Task details: Restate all of the data precisely, omitting nothing.

Start of Given records

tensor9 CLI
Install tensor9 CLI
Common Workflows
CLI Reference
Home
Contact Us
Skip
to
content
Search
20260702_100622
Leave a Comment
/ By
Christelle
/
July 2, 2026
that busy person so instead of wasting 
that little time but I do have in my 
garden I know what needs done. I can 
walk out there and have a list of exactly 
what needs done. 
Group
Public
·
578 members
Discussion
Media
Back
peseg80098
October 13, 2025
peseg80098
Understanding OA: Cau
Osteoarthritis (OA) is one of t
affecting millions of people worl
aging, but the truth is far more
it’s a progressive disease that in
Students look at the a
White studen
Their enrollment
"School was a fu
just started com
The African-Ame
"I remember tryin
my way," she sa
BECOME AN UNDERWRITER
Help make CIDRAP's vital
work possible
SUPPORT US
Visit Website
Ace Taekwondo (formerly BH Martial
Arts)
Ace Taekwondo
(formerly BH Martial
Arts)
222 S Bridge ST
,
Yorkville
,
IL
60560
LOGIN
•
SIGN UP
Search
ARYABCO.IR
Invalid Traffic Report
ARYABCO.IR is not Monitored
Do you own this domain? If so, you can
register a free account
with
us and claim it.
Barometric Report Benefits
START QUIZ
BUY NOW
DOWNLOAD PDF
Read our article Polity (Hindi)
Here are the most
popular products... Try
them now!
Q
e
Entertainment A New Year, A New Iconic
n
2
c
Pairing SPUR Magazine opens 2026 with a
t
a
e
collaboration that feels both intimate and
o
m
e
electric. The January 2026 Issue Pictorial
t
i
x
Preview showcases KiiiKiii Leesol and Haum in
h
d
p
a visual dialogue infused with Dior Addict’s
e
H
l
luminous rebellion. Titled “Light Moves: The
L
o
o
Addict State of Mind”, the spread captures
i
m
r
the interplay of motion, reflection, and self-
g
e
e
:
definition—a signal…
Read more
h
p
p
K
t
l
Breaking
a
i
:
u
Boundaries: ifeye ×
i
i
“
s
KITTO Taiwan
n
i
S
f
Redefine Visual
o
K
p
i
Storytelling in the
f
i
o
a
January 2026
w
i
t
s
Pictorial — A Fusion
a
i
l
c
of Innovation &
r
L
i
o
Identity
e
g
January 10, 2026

End of Given records

Output for this task:
tensor9 CLI
Install tensor9 CLI
Common Workflows
CLI Reference
Home
Contact Us
Skip
to
content
Search
20260702_100622
Leave a Comment
/ By
Christelle
/
July 2, 2026
that busy person so instead of wasting 
that little time but I do have in my 
garden I know what needs done. I can 
walk out there and have a list of exactly 
what needs done. 
Group
Public
·
578 members
Discussion
Media
Back
peseg80098
October 13, 2025
peseg80098
Understanding OA: Cau
Osteoarthritis (OA) is one of t
affecting millions of people worl
aging, but the truth is far more
it’s a progressive disease that in
Students look at the a
White studen
Their enrollment
"School was a fu
just started com
The African-Ame
"I remember tryin
my way," she sa
BECOME AN UNDERWRITER
Help make CIDRAP's vital
work possible
SUPPORT US
Visit Website
Ace Taekwondo (formerly BH Martial
Arts)
Ace Taekwondo
(formerly BH Martial
Arts)
222 S Bridge ST
,
Yorkville
,
IL
60560
LOGIN
•
SIGN UP
Search
ARYABCO.IR
Invalid Traffic Report
ARYABCO.IR is not Monitored
Do you own this domain? If so, you can
register a free account
with
us and claim it.
Barometric Report Benefits
START QUIZ
BUY NOW
DOWNLOAD PDF
Read our article Polity (Hindi)
Here are the most
popular products... Try
them now!
Q
e
Entertainment A New Year, A New Iconic
n
2
c
Pairing SPUR Magazine opens 2026 with a
t
a
e
collaboration that feels both intimate and
o
m
e
electric. The January 2026 Issue Pictorial
t
i
x
Preview showcases KiiiKiii Leesol and Haum in
h
d
p
a visual dialogue infused with Dior Addict’s
e
H
l
luminous rebellion. Titled “Light Moves: The
L
o
o
Addict State of Mind”, the spread captures
i
m
r
the interplay of motion, reflection, and self-
g
e
e
:
definition—a signal…
Read more
h
p
p
K
t
l
Breaking
a
i
:
u
Boundaries: ifeye ×
i
i
“
s
KITTO Taiwan
n
i
S
f
Redefine Visual
o
K
p
i
Storytelling in the
f
i
o
a
January 2026
w
i
t
s
Pictorial — A Fusion
a
i
l
c
of Innovation &
r
L
i
o
Identity
e
g
January 10, 2026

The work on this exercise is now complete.